→ **Exercise**
Using the entries below, copy out all lines where "Angle" is found.

┌──

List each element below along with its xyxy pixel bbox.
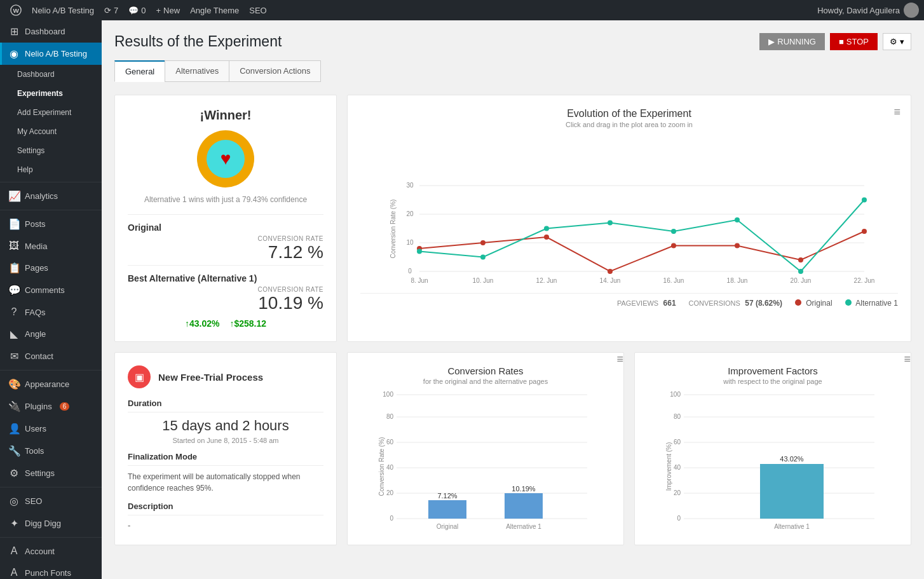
sidebar-item-add-experiment[interactable]: Add Experiment	[0, 103, 102, 122]
seo-sidebar-label: SEO	[25, 496, 42, 506]
settings-label: Settings	[25, 468, 55, 478]
sidebar-item-pages[interactable]: 📋 Pages	[0, 257, 102, 279]
admin-bar: W Nelio A/B Testing ⟳ 7 💬 0 + New Angle …	[0, 0, 924, 20]
tab-general[interactable]: General	[114, 60, 165, 82]
sidebar-item-help[interactable]: Help	[0, 160, 102, 179]
original-conv-rate-value: 7.12 %	[128, 242, 323, 262]
started-label: Started on June 8, 2015 - 5:48 am	[128, 437, 323, 444]
sidebar-item-settings[interactable]: ⚙ Settings	[0, 462, 102, 484]
description-section-title: Description	[128, 501, 323, 515]
angle-label: Angle	[25, 329, 46, 339]
sidebar-divider-2	[0, 210, 102, 210]
sidebar-item-account[interactable]: A Account	[0, 540, 102, 562]
media-icon: 🖼	[8, 240, 20, 252]
sidebar-item-posts[interactable]: 📄 Posts	[0, 213, 102, 235]
svg-text:0: 0	[408, 268, 412, 275]
sidebar-item-appearance[interactable]: 🎨 Appearance	[0, 373, 102, 395]
seo-bar[interactable]: SEO	[244, 0, 271, 20]
svg-text:30: 30	[406, 182, 414, 189]
new-content-bar[interactable]: + New	[151, 0, 186, 20]
sidebar-item-sub-dashboard[interactable]: Dashboard	[0, 65, 102, 84]
sidebar-item-experiments[interactable]: Experiments	[0, 84, 102, 103]
comment-icon: 💬	[128, 6, 139, 15]
theme-label: Angle Theme	[190, 6, 239, 15]
pageviews-value: 661	[663, 299, 676, 308]
improvement-subtitle: with respect to the original page	[648, 378, 898, 385]
contact-icon: ✉	[8, 350, 20, 362]
improvement-dollars: ↑$258.12	[229, 318, 266, 329]
appearance-label: Appearance	[25, 379, 69, 389]
nelio-settings-label: Settings	[17, 146, 44, 155]
sidebar-item-angle[interactable]: ◣ Angle	[0, 323, 102, 345]
settings-gear-button[interactable]: ⚙ ▾	[883, 33, 911, 50]
svg-point-25	[798, 257, 803, 262]
svg-text:Original: Original	[437, 523, 458, 530]
main-content: Results of the Experiment ▶ RUNNING ■ ST…	[102, 20, 924, 579]
comments-label: Comments	[25, 285, 65, 295]
sidebar-item-contact[interactable]: ✉ Contact	[0, 345, 102, 367]
sidebar-item-nelio[interactable]: ◉ Nelio A/B Testing	[0, 43, 102, 65]
sidebar-item-settings-nelio[interactable]: Settings	[0, 141, 102, 160]
svg-text:14. Jun: 14. Jun	[600, 277, 621, 284]
sidebar-item-plugins[interactable]: 🔌 Plugins 6	[0, 395, 102, 418]
evolution-chart-menu[interactable]: ≡	[893, 106, 900, 119]
wp-logo[interactable]: W	[5, 0, 27, 20]
svg-text:10. Jun: 10. Jun	[473, 277, 494, 284]
tab-alternatives[interactable]: Alternatives	[165, 60, 229, 82]
svg-text:10: 10	[406, 239, 414, 246]
exp-name: New Free-Trial Process	[158, 372, 263, 383]
running-button[interactable]: ▶ RUNNING	[759, 33, 825, 50]
comments-bar[interactable]: 💬 0	[123, 0, 151, 20]
sidebar-item-analytics[interactable]: 📈 Analytics	[0, 185, 102, 207]
svg-text:10.19%: 10.19%	[512, 485, 536, 493]
tab-conversion-actions[interactable]: Conversion Actions	[229, 60, 321, 82]
top-cards-row: ¡Winner! ♥ Alternative 1 wins with just …	[114, 95, 911, 342]
svg-text:80: 80	[386, 413, 394, 420]
experiments-label: Experiments	[17, 89, 63, 98]
sidebar-item-dashboard[interactable]: ⊞ Dashboard	[0, 20, 102, 43]
svg-text:Alternative 1: Alternative 1	[506, 523, 541, 530]
site-name-bar[interactable]: Nelio A/B Testing	[27, 0, 99, 20]
dashboard-label: Dashboard	[25, 27, 65, 36]
nelio-icon: ◉	[8, 48, 20, 60]
nelio-label: Nelio A/B Testing	[25, 49, 87, 58]
sidebar-item-digg[interactable]: ✦ Digg Digg	[0, 512, 102, 535]
media-label: Media	[25, 242, 47, 251]
settings-icon: ⚙	[8, 467, 20, 479]
svg-point-32	[735, 217, 740, 222]
conv-rates-subtitle: for the original and the alternative pag…	[360, 378, 611, 385]
users-label: Users	[25, 424, 46, 433]
bar-right: Howdy, David Aguilera	[817, 3, 919, 18]
updates-icon: ⟳	[104, 6, 111, 15]
sidebar-item-tools[interactable]: 🔧 Tools	[0, 440, 102, 462]
svg-text:0: 0	[677, 515, 681, 522]
updates-bar[interactable]: ⟳ 7	[99, 0, 123, 20]
sidebar-item-media[interactable]: 🖼 Media	[0, 235, 102, 257]
plugins-icon: 🔌	[8, 400, 20, 412]
sidebar-item-users[interactable]: 👤 Users	[0, 418, 102, 440]
account-label: Account	[25, 547, 55, 556]
analytics-label: Analytics	[25, 191, 58, 201]
sidebar-item-punch-fonts[interactable]: A Punch Fonts	[0, 562, 102, 579]
sidebar-item-my-account[interactable]: My Account	[0, 122, 102, 141]
theme-bar[interactable]: Angle Theme	[185, 0, 244, 20]
improvement-factors-card: Improvement Factors with respect to the …	[634, 352, 911, 545]
best-alt-result: Best Alternative (Alternative 1) CONVERS…	[128, 265, 323, 329]
improvement-row: ↑43.02% ↑$258.12	[128, 318, 323, 329]
description-value: -	[128, 521, 323, 530]
add-experiment-label: Add Experiment	[17, 108, 71, 117]
conv-rates-menu[interactable]: ≡	[616, 353, 623, 366]
heart-icon: ♥	[221, 149, 231, 169]
svg-text:20: 20	[386, 489, 394, 496]
chart-footer: PAGEVIEWS 661 CONVERSIONS 57 (8.62%) Ori…	[360, 293, 898, 308]
play-icon: ▶	[768, 37, 775, 46]
sidebar-item-faqs[interactable]: ? FAQs	[0, 301, 102, 323]
svg-point-20	[480, 240, 486, 245]
pageviews-label: PAGEVIEWS	[617, 299, 658, 307]
sidebar: ⊞ Dashboard ◉ Nelio A/B Testing Dashboar…	[0, 20, 102, 579]
sidebar-item-comments[interactable]: 💬 Comments	[0, 279, 102, 301]
improvement-chart-menu[interactable]: ≡	[904, 353, 911, 366]
sidebar-item-seo[interactable]: ◎ SEO	[0, 490, 102, 512]
user-avatar[interactable]	[904, 3, 919, 18]
stop-button[interactable]: ■ STOP	[830, 33, 878, 50]
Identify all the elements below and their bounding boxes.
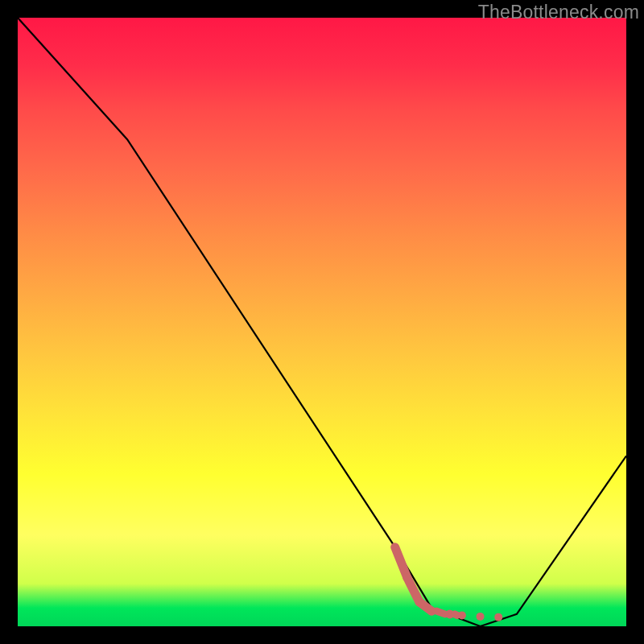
highlight-stroke [395,547,407,578]
highlight-dash [455,614,457,616]
chart-overlay [18,18,626,626]
highlight-dash [436,611,445,614]
highlight-markers [395,547,503,621]
highlight-dot [494,613,502,621]
curve-line [18,18,626,626]
highlight-dot [477,613,485,621]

└──

→ **Result**
admin-bar: W Nelio A/B Testing ⟳ 7 💬 0 + New Angle …	[0, 0, 924, 20]
angle-label: Angle	[25, 329, 46, 339]
theme-label: Angle Theme	[190, 6, 239, 15]
sidebar-item-angle[interactable]: ◣ Angle	[0, 323, 102, 345]
theme-bar[interactable]: Angle Theme	[185, 0, 244, 20]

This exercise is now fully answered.